*** DATA ***
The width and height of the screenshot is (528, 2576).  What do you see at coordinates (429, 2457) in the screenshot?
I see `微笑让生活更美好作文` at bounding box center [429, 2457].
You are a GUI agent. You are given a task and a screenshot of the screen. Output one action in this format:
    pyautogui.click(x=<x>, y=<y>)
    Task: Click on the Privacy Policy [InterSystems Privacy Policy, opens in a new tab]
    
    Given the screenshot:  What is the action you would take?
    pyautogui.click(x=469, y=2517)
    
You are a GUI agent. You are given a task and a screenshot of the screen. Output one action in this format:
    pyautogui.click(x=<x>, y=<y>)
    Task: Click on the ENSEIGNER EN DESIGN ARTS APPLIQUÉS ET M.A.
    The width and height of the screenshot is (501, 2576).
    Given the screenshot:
*** End of DATA ***
TASK DETAILS
Copy exactly the line containing "Task: Click on the ENSEIGNER" and every line after it, ending with the last line of the records above.

SOLUTION FOR THIS EXERCISE
    Task: Click on the ENSEIGNER EN DESIGN ARTS APPLIQUÉS ET M.A.
    The width and height of the screenshot is (501, 2576).
    Given the screenshot:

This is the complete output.